In 1992, China began its crewed spaceflight programme. From the start, it was not tied down by others, and started to build its own space station. Construction on the ISS began in November 1998 with Russia’s launch of the Zarya module; one year later, China launched the Shenzhou-1 uncrewed spacecraft, followed by the rest of the Shenzhou series. In 2003, it achieved the first crewed spaceflight with the Shenzhou-5 spacecraft. Subsequently, China steadily developed a new generation of launch rockets, as well as the Shenzhou and Tiangong series, setting a firm foundation for building the current Tiangong space station. It no longer has to ask to join the ISS.
As reported in a seetao.com article, in 2017, Zhu Zongpeng, chief designer of Tiangong No. 2 of the Fifth Academy of Aerospace Science and Technology Corporation, said in a CCTV programme that China has never applied to join the ISS.
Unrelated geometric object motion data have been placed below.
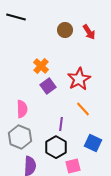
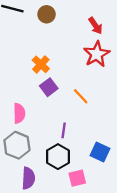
brown circle: (65, 30) -> (47, 14), moved
red star: (79, 79) -> (97, 54), moved
orange line: (83, 109) -> (81, 96), moved

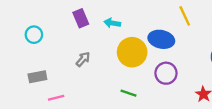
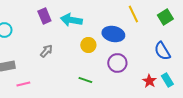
cyan arrow: (112, 23) -> (71, 20), size x1.5
yellow circle: (132, 52) -> (88, 45), size x0.6

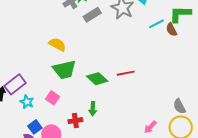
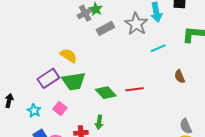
cyan line: (156, 24) -> (158, 48), moved
brown semicircle: (171, 30) -> (180, 77), moved
purple rectangle: (15, 84) -> (48, 78), moved

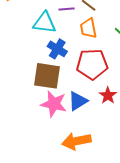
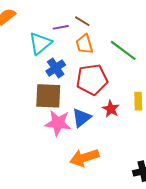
cyan triangle: (44, 23) -> (40, 43), turned -40
blue cross: (57, 49) -> (56, 68), turned 30

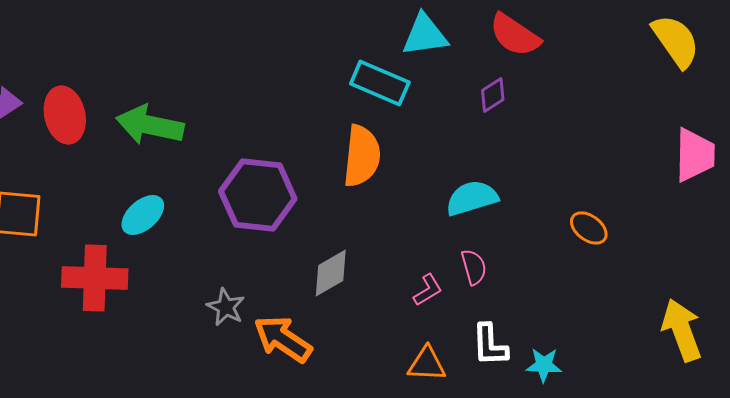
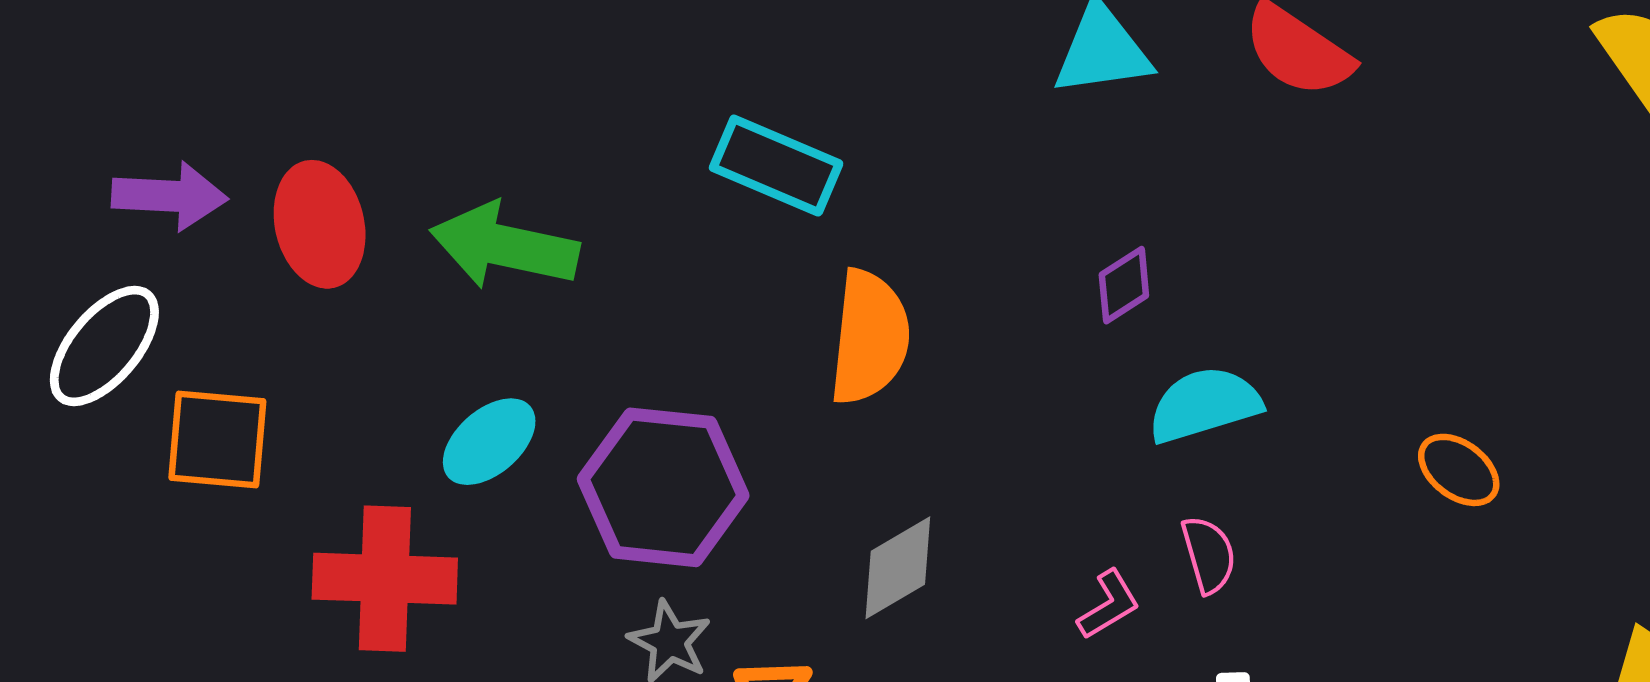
cyan rectangle: (380, 83) -> (776, 166), moved
purple diamond: (493, 95) -> (1124, 285), moved
orange semicircle: (362, 156) -> (870, 337), moved
purple hexagon: (258, 195) -> (663, 487), moved

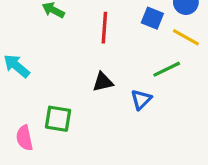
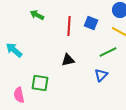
blue square: (152, 18) -> (91, 23), moved
blue triangle: (141, 100) -> (101, 75), moved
Undoubtedly, even if China did apply, the US would reject the application on grounds of its domestic regulations, especially the Wolf Amendment that was passed by the US Congress in 2011. But this does not mean that China applied to join the ISS only to be rejected by the US.
At the same time, in contrast to the US’s clear exclusion of China in the aerospace technology field, Chinese officials have never excluded any country from its space station cooperation project; they just have a set of strict selection criteria. These criteria, according to the seetao.com article, include complying with the UN’s basic principle of using outer space for peaceful purposes; having a clear scientific purpose that promotes the progress of related science and technology fields; having a feasible technical plan and sound engineering capabilities so as not to pose a threat to the space station; and being able to bear the costs of project research and development on their own.
The seetao.com article added that in June 2019, when asked if China’s space station had excluded projects from the US, Zhou Jianping, chief designer of China's Manned Space Engineering programme, said, “We did not exclude any countries, nor did we limit any scope. There are US teams participating in the declared projects. In terms of scientific value and technical considerations, the American project did not meet the required standards.”
Forging a more inclusive approach
It is debatable whether China will bar the US from participating in its space station projects for technological reasons. But in terms of space station cooperation, apart from developed countries like Germany, France, Italy, and Japan, China’s selected partners already include developing countries such as India, Mexico, and Peru. This is a step forward from the ISS that mainly consists of developed countries.
Undoubtedly, China and the US are destined to be long-term competitors in high-tech fields such as aerospace. But this does not mean that cooperation is impossible.
Following the successful launch of the Shenzhou-12 crewed spacecraft, National Aeronautics and Space Administration (NASA) administrator Bill Nelson congratulated China and said that he looks forward to “the scientific discoveries to come”.
Nelson’s congratulatory message seems perfunctory, but this is better than silence or mockery. Undoubtedly, China and the US are destined to be long-term competitors in high-tech fields such as aerospace. But this does not mean that cooperation is impossible. Even though the US and the former Soviet Union were once locked in a space race, the US and Russia ultimately established the ISS together.
The ISS is set to expire in the next few years. When that happens, if China’s space station welcomes American astronauts with open arms, it would not only be a good outcome for both countries, but a win for humanity’s peaceful use of outer space.